The Deep Learning Components provide common deep learning layers typically found in the hidden layers of deep neural networks.
Many of the Deep Learning Components have the same hyperparameters. Below are the definitions for common hyperparameters found in multiple Components:
- Activation function: specifies the type of activation function to use for the layer. See tf.keras.activations for definitions of specific activation functions.
- Batch normalization: specifies if batch normalization should be used. During training, the distribution of each layer's inputs can change as updates are made to values in previous layers. This phenomenon known as covariate shift occurs when models experience saturating nonlinearities in layer values. Batch normalization can address this by normalizing values of mini batches within the model, potentially allowing for higher learning rates and introducing regularization.
- Dropout: specifies if dropout should be used. This can help regularize deep neural networks to avoid overfitting, by randomly dropping out nodes during training.
- Include top: specifies whether to include the fully-connected layer at the top of the network.Pooling: optional pooling mode for feature extraction when Include top is false. Can be set to:
- None: the output of the model will be the 4D tensor output of the last convolutional block.
- avg: global average pooling will be applied to the output of the last convolutional block, and thus the output of the model will be a 2D tensor.
- max: global max pooling will be applied.
- Trainable: specifies whether the model should update its weights during training. For classification, it's common to have this setting set to false while for object detection it's common to have it set to true.
- Weights: specifies whether or not ImageNet weights should be used. When no weights are used, the weights must be provided in the Component's code using PerceptiLabs' Code Editor.
The following are common ways that the Deep Learning Components are connected to other Components via their input and output sockets. Note that these will vary depending on the use case and model configuration settings.

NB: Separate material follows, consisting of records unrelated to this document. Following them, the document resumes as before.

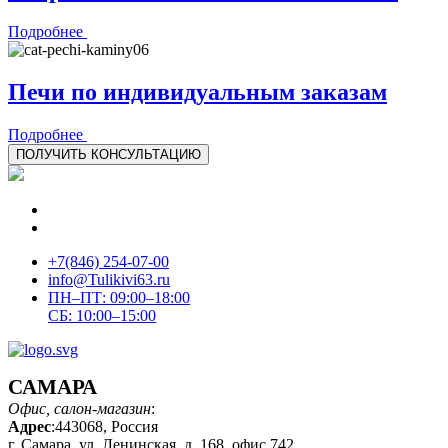
Подробнее
Печи по индивидуальным заказам
Подробнее
ПОЛУЧИТЬ
КОНСУЛЬТАЦИЮ
+7(846) 254-07-00
info@Tulikivi63.ru
ПН–ПТ: 09:00–18:00
СБ: 10:00–15:00
САМАРА
Офис, салон-магазин
:
Адрес
:443068, Россия
г. Самара, ул. Ленинская, д. 168, офис 742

Any with a time dimension (i.e., ≥2d, ignoring the batch dimension)
2D Input, Merge, 2D Convolution, Grayscale, Reshape, Rescale (needs to be 224x224x3 if using weights)

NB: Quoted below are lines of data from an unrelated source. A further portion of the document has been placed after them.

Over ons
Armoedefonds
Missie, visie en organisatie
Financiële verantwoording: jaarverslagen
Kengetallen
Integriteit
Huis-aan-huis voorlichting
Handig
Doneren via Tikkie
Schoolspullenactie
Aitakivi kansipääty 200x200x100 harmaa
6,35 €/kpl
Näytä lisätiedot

Adds a dense layer (aka fully-connected layer) whereby all outputs from one layer are connected to all inputs of the next layer.
- Neurons: specifies how many neurons the layer is to comprise of. Each neuron will be connected to each neuron of both the input and output Components.
Adds a convolution layer which is the foundation for building a Convolution Neural Network (CNN). This layer performs a convolution operation on image data (ranging from one to three dimensions) whereby a kernel filter patch, which is smaller in size than the image, is passed over the image at some stride (i.e., x number of pixels at a time) to build a feature map. A CNN is commonly used in computer vision applications to detect features within images. This Component can also be configured to perform a deconvolution by setting the Convolution type parameter to Transpose.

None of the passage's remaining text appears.